Artan rekabet ve bölgedeki belirsizlikler nedeniyle daha çok çalışmak zorundayız
Kuruluşundan bugüne büyük projelere imza atan Doğuş İnşaat, özellikle inşa ettiği 21 baraj ve hidroelektrik santralle bu alanda ülkemizin en etkili müteahhitleri arasında yer alıyor. 1951 yılında başlayan başarılı yolculuğun bir bölümünü aktarmak için bir araya geldiğimiz Doğuş İnşaat ve Ticaret A.Ş. Yönetim Kurulu Görevli Üyesi ve CEO’su ve Türkiye Müteahhitler Birliği Başkan Vekili Burak Talu sorularımızı yanıtladı.
Doğuş İnşaat, ülkemiz için önem arz eden büyük barajları inşa etti. Konu ile ilgili genel bir değerlendirme rica edebilir miyiz?

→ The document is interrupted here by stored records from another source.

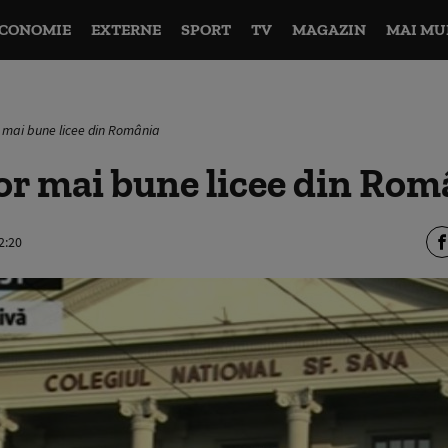
CONOMIE
EXTERNE
SPORT
TV
MAGAZIN
MAI MU
r mai bune licee din România
or mai bune licee din Rom
2:20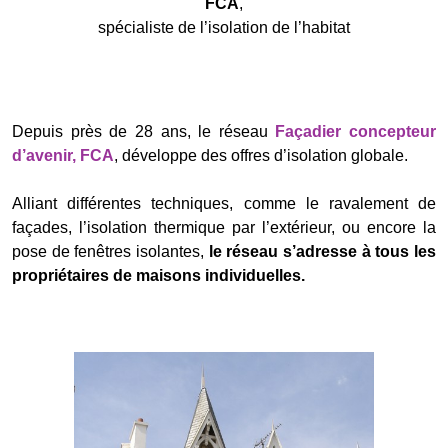
FCA
,
spécialiste de l’isolation de l’habitat
Depuis près de 28 ans, le réseau
Façadier concepteur
d’avenir, FCA
, développe des offres d’isolation globale.
Alliant différentes techniques, comme le ravalement de
façades, l’isolation thermique par l’extérieur, ou encore la
pose de fenêtres isolantes,
le réseau s’adresse à tous les
propriétaires de maisons individuelles.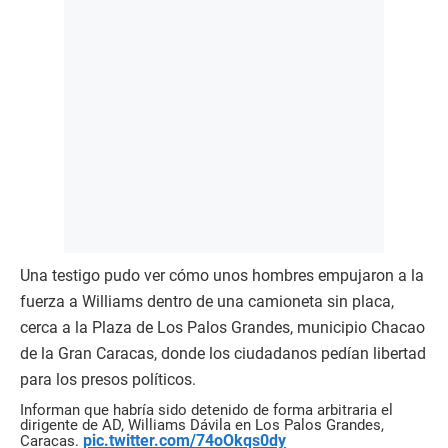
Una testigo pudo ver cómo unos hombres empujaron a la
fuerza a Williams dentro de una camioneta sin placa,
cerca a la Plaza de Los Palos Grandes, municipio Chacao
de la Gran Caracas, donde los ciudadanos pedían libertad
para los presos políticos.
Informan que habría sido detenido de forma arbitraria el
dirigente de AD, Williams Dávila en Los Palos Grandes,
pic.twitter.com/74oOkqs0dy
Caracas.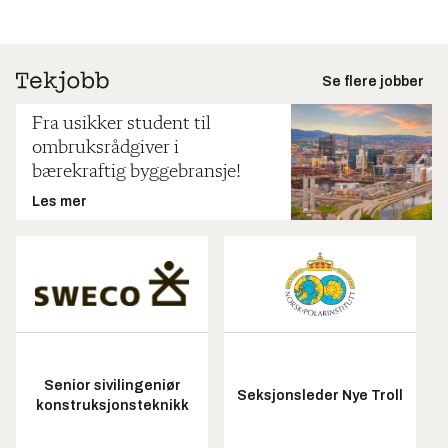
Se flere jobber
Fra usikker student til
ombruksrådgiver i
bærekraftig byggebransje!
Les mer
Senior sivilingeniør
Seksjonsleder Nye Troll
konstruksjonsteknikk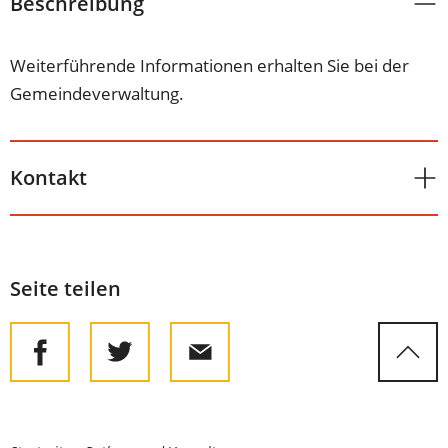
Beschreibung
Weiterführende Informationen erhalten Sie bei der
Gemeindeverwaltung.
Kontakt
Seite teilen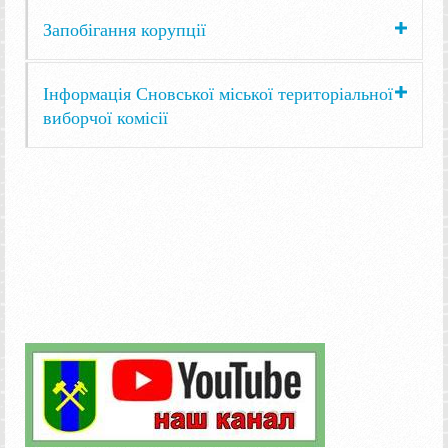
Запобігання корупції
Інформація Сновської міської територіальної
виборчої комісії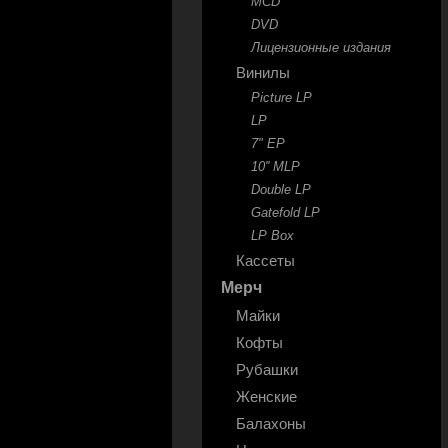
MCD
DVD
Лицензионные издания
Винилы
Picture LP
LP
7" EP
10'' MLP
Double LP
Gatefold LP
LP Box
Кассеты
Мерч
Майки
Кофты
Рубашки
Женские
Балахоны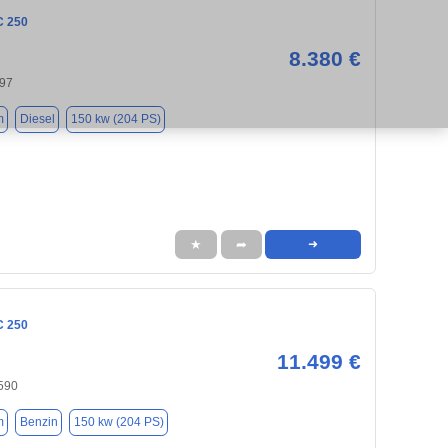
C 250
8.380 €
597
m
Diesel
150 kw (204 PS)
★
➦
➜
C 250
11.499 €
590
m
Benzin
150 kw (204 PS)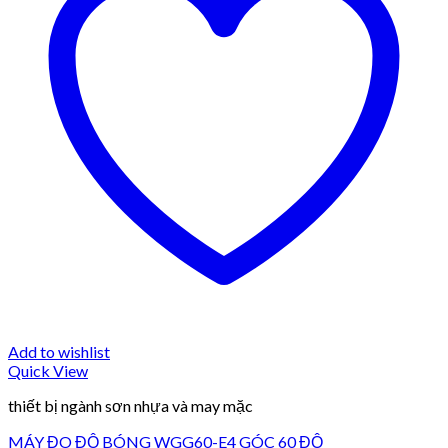
Add to wishlist
Quick View
thiết bị ngành sơn nhựa và may mặc
MÁY ĐO ĐỘ BÓNG WGG60-E4 GÓC 60 ĐỘ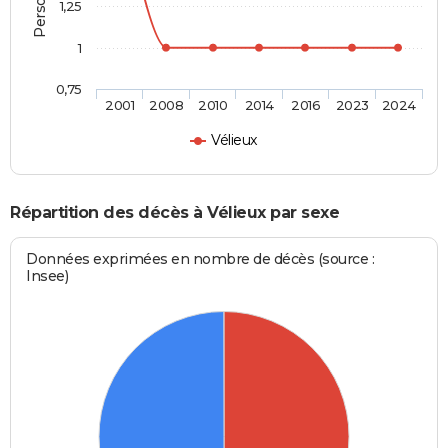
1,25
1
0,75
2001
2008
2010
2014
2016
2023
2024
Vélieux
Répartition des décès à Vélieux par sexe
Données exprimées en nombre de décès (source :
Insee)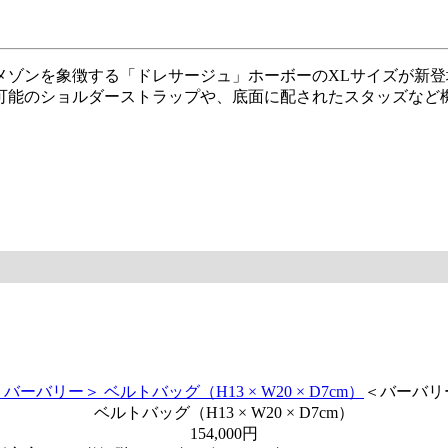
、メゾンを象徴する「ドレサージュ」ホーボーのXLサイズが新
可能のショルダーストラップや、底面に配されたスタッズなど
＜バーバリ
ベルトバッグ（H13 × W20 × D7cm）
154,000円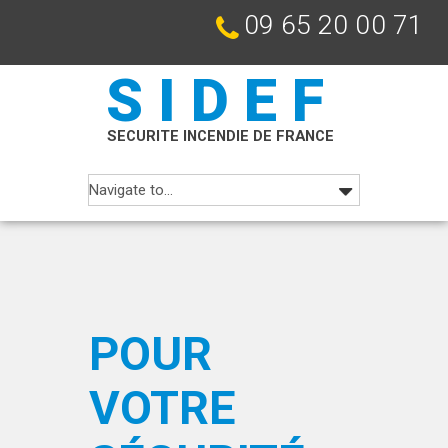
09 65 20 00 71
SIDEF
SECURITE INCENDIE DE FRANCE
POUR
VOTRE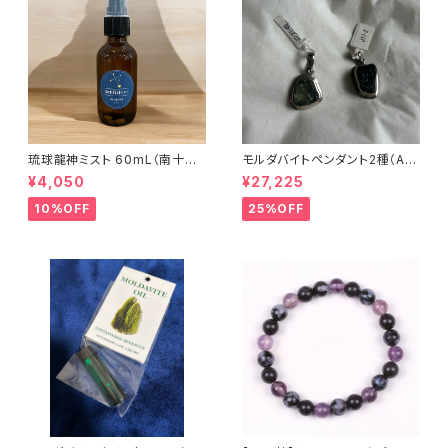
琉球龍神ミスト 60mL（南十字
モルダバイトペンダント2種（A/
星）
B）セット
¥4,050
¥27,225
10%OFF
25%OFF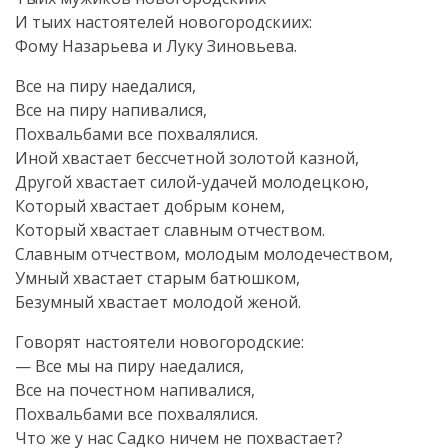
И тыих настоятелей новогородскиих:
Фому Назарьева и Луку Зиновьева.
Все на пиру наедалися,
Все на пиру напивалися,
Похвальбами все похвалялися.
Иной хвастает бессчетной золотой казной,
Другой хвастает силой-удачей молодецкою,
Который хвастает добрым конем,
Который хвастает славным отчеством.
Славным отчеством, молодым молодечеством,
Умный хвастает старым батюшком,
Безумный хвастает молодой женой.
Говорят настоятели новогородские:
— Все мы на пиру наедалися,
Все на почестном напивалися,
Похвальбами все похвалялися.
Что же у нас Садко ничем не похвастает?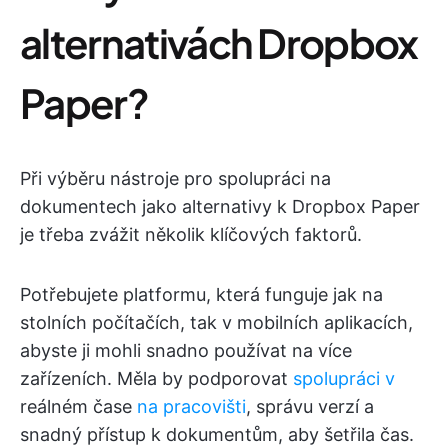
alternativách Dropbox
Paper?
Při výběru nástroje pro spolupráci na
dokumentech jako alternativy k Dropbox Paper
je třeba zvážit několik klíčových faktorů.
Potřebujete platformu, která funguje jak na
stolních počítačích, tak v mobilních aplikacích,
abyste ji mohli snadno používat na více
zařízeních. Měla by podporovat
spolupráci v
reálném čase
na pracovišti
, správu verzí a
snadný přístup k dokumentům, aby šetřila čas.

Baraj ve hidroelektrik santrali yapımına ilk defa 1958 yılında Konya’daki Apa Barajı ile başladık. Bunu, 1960’larda Bayındır, Selevir, Alakır, Kesiksu barajları takip etti. Bu alandaki çalışmalarımızın ivme kazanması hiç şüphesiz Hasan Uğurlu Barajı ve Hidroelektrik Santrali ile 1971’de başladı. Dünyanın sayılı yeraltı santrallerinden biri olan bu baraj, doğrudan doğruya Türk mühendisi, teknisyeni, işçisi, müteahhidi ve finansman kurumlarıyla hayata geçirilen ilk baraj ve hidroelektrik santrali oldu. Öyle ki, o zamanlar bu proje yabancı basında “Türk Teknolojisi’nde Dönüm Noktası” olarak da çok ses getirmiş. Bu proje, benim hayatım için de bir dönüm noktasıdır aslına bakarsanız. İnşaat Mühendisi bir babanın çocuğu olarak bu sektörle tanışmam çok küçük yaşlarda, babam Gönül Bey’in başında bulunduğu Hasan Uğurlu ve bunu takip eden baraj ve HES şantiyelerinde (Suat Uğurlu, Aslantaş ve Derbent) büyümemdendir. Ben çok şanslıydım ki çocuk yaşta böylesi büyük projelere tanıklık ettim. Çünkü, bu projeler Doğuş İnşaat’ın başarısında önemli bir yere sahip… Aynı zaman dilimi içerisinde hayata geçirilen bu üç proje (Hasan Uğurlu, Suat Uğurlu, Aslantaş baraj ve hidroelektrik santralleri) şirketimizin Avrupa’nın en büyük müteahhitleri arasına girmesini sağladı. Hatta; Aslantaş Barajı’nın başka bir özelliği de var. Bu projeyle Doğuş İnşaat, Dünya Bankası’nın ilk kez yabancı firma ortaklığı koşulunu ortadan kaldırarak kredi anlaşması imzaladığı ilk Türk şirketi oldu.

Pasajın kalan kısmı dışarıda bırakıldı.